Nigeria’s second democratic attempt began in 1979 with the adoption of a new constitution that included education as a concurrent legislative item (Federal Republic of Nigeria, 1979). In terms of secondary, professional, technological, and university education, the federal government has greater authority than the states under the constitution of 1979. States and municipalities paid instructors in elementary schools.

The 1981 constitution revision made UPE compulsory as soon as possible (Imam, 2012). In the amended strategy, the Federal Government transferred primary education funding to state and municipal governments, ending the UPE in September 1981.

Nwagwu (2011) described an issue with educational funding caused by an oil glut in the early 1980s, which resulted in a sharp drop in Nigeria’s earnings from petroleum products, which accounted for 80% of her exports. As a result of unpaid teacher salary, failing education facilities at all levels, and school and college strike action, the country’s literacy rate fell (Odukoya, 2009). According to Osili (2005), primary enrollment has declined or halted in several states as a result of reduced funding and the restoration of school fees.

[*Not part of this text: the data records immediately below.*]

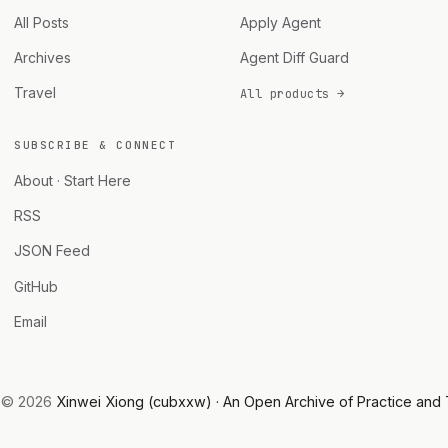
All Posts
Apply Agent
Archives
Agent Diff Guard
Travel
All products →
SUBSCRIBE & CONNECT
About · Start Here
RSS
JSON Feed
GitHub
Email
© 2026
Xinwei Xiong (cubxxw) · An Open Archive of Practice and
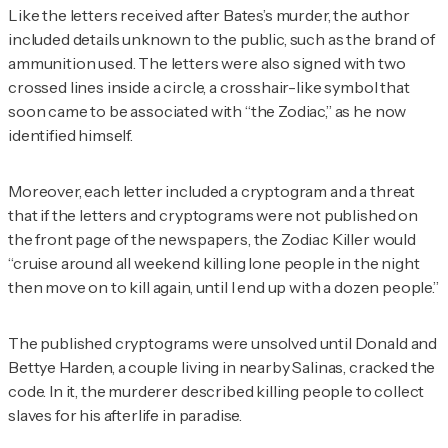
Like the letters received after Bates’s murder, the author
included details unknown to the public, such as the brand of
ammunition used. The letters were also signed with two
crossed lines inside a circle, a crosshair-like symbol that
soon came to be associated with “the Zodiac,” as he now
identified himself.
Moreover, each letter included a cryptogram and a threat
that if the letters and cryptograms were not published on
the front page of the newspapers, the Zodiac Killer would
“cruise around all weekend killing lone people in the night
then move on to kill again, until I end up with a dozen people.”
The published cryptograms were unsolved until Donald and
Bettye Harden, a couple living in nearby Salinas, cracked the
code. In it, the murderer described killing people to collect
slaves for his afterlife in paradise.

Instead of the UPE’s system of automatic promotion, a system of continuous assessment and exams was set up to evaluate students’ performance and give them certification. But getting certified was more important than getting skills. Language was valued because it helped keep culture alive and brought people together. In 1981, the policy was changed so that children were encouraged to learn one of Nigeria’s three main languages, Yoruba, Ibo, or Hausa, in addition to their own language (Federal Republic of Nigeria, 1981).In 1998 and 2004, the Nation Policy on Education was changed to meet the needs of national development. Because education is a way to pass on and change culture, Woolman’s (2001) idea that education should also reflect a dynamic, always-changing process of building a nation gives weight to Nigeria’s current effort to change its National Policy on Education.

It is mandated by the Federal Republic of Nigeria’s updated National Policy on Instruction from 1998 that all children in the country attend primary and junior secondary school for a total of nine years. This is known as the Universal Basic Instruction (UBI) curriculum. In 1999, the Federal Government established the UBE to combat illiteracy and advance equal access to education. The minimum teaching qualification was raised from Teacher Grade II Certificate to National Certificate of Education in the third edition (NCE). Nomadic education programmes for Fulani livestock herders and Ijaw fishermen were formed as a result. The policy also reaffirmed the government’s commitment to secular education alongside religious teaching for students’ parents.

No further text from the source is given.